Paint the exterior and interior of wooden containers; if you don't, they will eventually rot after a few years, Cox says. Alternatively, line a box with black plastic, piercing the plastic above the drainage holes.

Clay, such as terra cotta, won't rot, Cox notes, but remember that its substantial weight can make it difficult to move. If you're putting terra cotta pots in a window box, you'll need to provide a sturdy frame to connect the window box to the house.

* Soil matters: Choose a good-quality, fast-draining potting soil, Creasy advises.

* Room to grow: Don't cram herbs in too tightly, Cox says. "Give them a little elbow room because that really translates into root room and a healthier plant."
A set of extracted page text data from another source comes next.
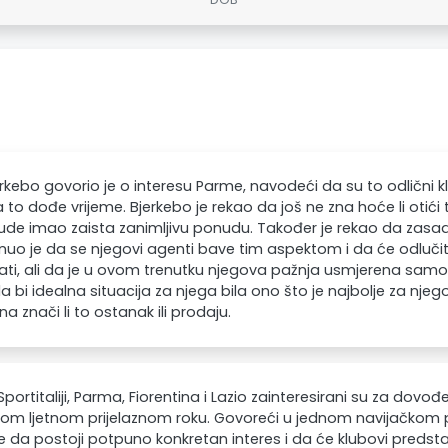
erkebo govorio je o interesu Parme, navodeći da su to odlični kl
 to dođe vrijeme. Bjerkebo je rekao da još ne zna hoće li otići 
de imao zaista zanimljivu ponudu. Također je rekao da zasad n
uo je da se njegovi agenti bave tim aspektom i da će odluč
ati, ali da je u ovom trenutku njegova pažnja usmjerena samo 
a bi idealna situacija za njega bila ono što je najbolje za njegovu
na znači li to ostanak ili prodaju.
portitaliji, Parma, Fiorentina i Lazio zainteresirani su za dovođ
om ljetnom prijelaznom roku. Govoreći u jednom navijačkom 
 je da postoji potpuno konkretan interes i da će klubovi predst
* Sun and nutrients: Most herbs require full sun, although several (mints, for example) can handle some shade. Pay attention to their growing needs, especially if they will be in one place (like a window box) for the entire season.

Creasy recommends using a good-quality, organic slow-release fertilizer, but, unlike plants grown for their flowers, herbs grow quite well without any fertilizer.

Because the soil in containers dries out quickly, plants may need daily watering, especially when it's hot outside.

* Snip away: One of the biggest benefits of growing herbs is that they love to be used — so don't be afraid to snip them. Herbs in containers especially benefit from constant harvesting, Cox writes, which also keeps plants under control in their restricted space.

If you go

herb day

What: Celebration of herbs, with information, seminars, sales, food

Where: Extension Center, 21st and Ridge Road

When: 7 a.m. to 2 p.m. today

How much: Free

Herb Day will be from 7 a.m. to 2 p.m. today at the Sedgwick County Extension Education Center, 21st and Ridge Road.

Plant vendors will have herbs and other plants and garden-related items for sale, and the Kansas Grown Farmers Market will be open in the parking lot. The master gardeners will have a plant sale, and an herbal brunch will be available. There will be an activity for children to take part in, and a garden magazine sale as well.

Here is the schedule of seminars:

In the Sunflower Room:

* 8 a.m., cooking with dill

* 9 a.m., drying/preserving herbs and canning pickles

* 10 a.m., cooking and baking with dill, by master chef Chris Miller and dietitian Paula Miller

* 11 a.m., butterflies, caterpillars and host plants

* Noon, "Confessions of a Crazy Bread Maker"

In the Demonstration Garden:

* 10:30 a.m., composting: the black gold of the garden

In the Meadowlark Room:

* 8:30 a.m., On the Herbal Hunt

* 9:30 a.m., Herbs and More at Cowtown

* 10:30 a.m., meet for a tour of the arboretum on the grounds

* 11:30 a.m., making and planting a seed ball

* 12:30 p.m., herbal infusions and more.